**What you should do:**
The required output consists solely of the lines from the line containing "Et ne nos indúcas in tentatiónem" through the end of the records, copied exactly.
══ Input data ══
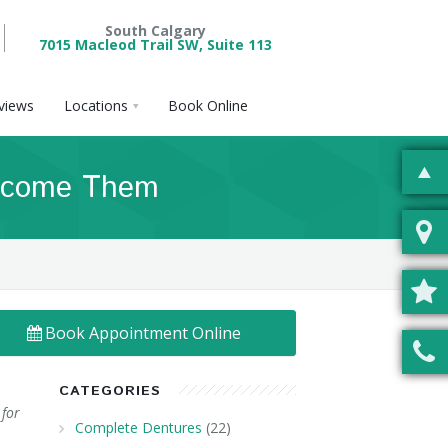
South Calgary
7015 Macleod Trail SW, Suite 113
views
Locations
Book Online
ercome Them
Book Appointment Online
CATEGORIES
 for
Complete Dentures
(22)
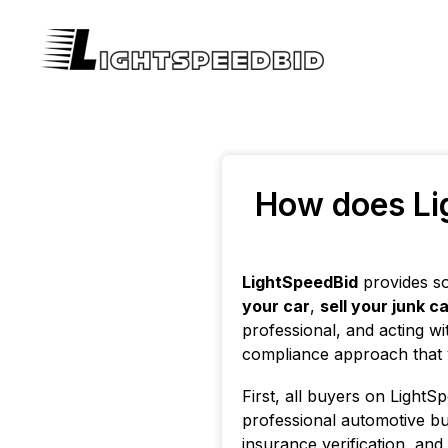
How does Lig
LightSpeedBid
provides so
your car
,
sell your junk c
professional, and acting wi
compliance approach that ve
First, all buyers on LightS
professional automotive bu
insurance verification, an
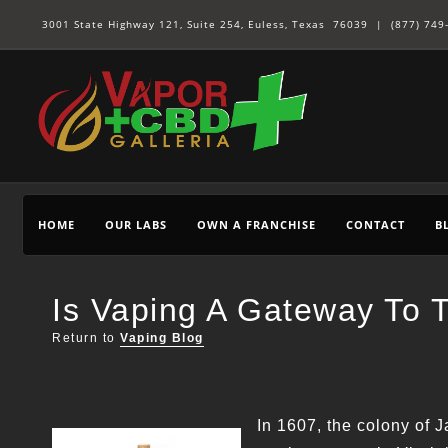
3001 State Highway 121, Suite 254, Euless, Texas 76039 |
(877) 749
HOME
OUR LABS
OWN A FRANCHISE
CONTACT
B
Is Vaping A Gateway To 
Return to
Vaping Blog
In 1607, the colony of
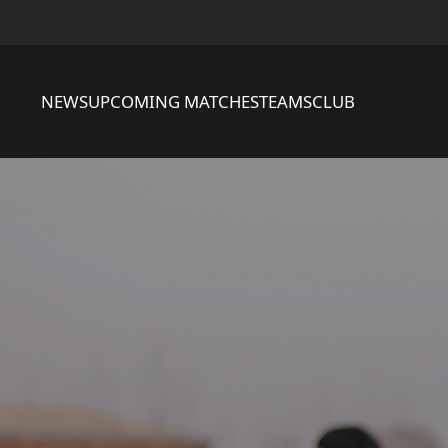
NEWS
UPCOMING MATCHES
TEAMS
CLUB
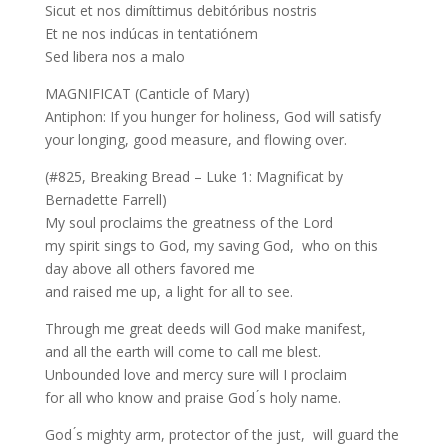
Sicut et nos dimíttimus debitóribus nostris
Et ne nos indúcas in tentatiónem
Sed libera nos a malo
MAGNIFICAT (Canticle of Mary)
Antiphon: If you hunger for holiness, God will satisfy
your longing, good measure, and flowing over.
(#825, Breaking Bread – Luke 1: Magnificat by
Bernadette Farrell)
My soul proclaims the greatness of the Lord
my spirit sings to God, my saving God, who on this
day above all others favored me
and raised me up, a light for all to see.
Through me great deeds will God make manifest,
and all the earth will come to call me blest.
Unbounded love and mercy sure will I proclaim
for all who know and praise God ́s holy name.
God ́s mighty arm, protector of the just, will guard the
═══
**Task answer:**
Et ne nos indúcas in tentatiónem
Sed libera nos a malo
MAGNIFICAT (Canticle of Mary)
Antiphon: If you hunger for holiness, God will satisfy
your longing, good measure, and flowing over.
(#825, Breaking Bread – Luke 1: Magnificat by
Bernadette Farrell)
My soul proclaims the greatness of the Lord
my spirit sings to God, my saving God, who on this
day above all others favored me
and raised me up, a light for all to see.
Through me great deeds will God make manifest,
and all the earth will come to call me blest.
Unbounded love and mercy sure will I proclaim
for all who know and praise God ́s holy name.
God ́s mighty arm, protector of the just, will guard the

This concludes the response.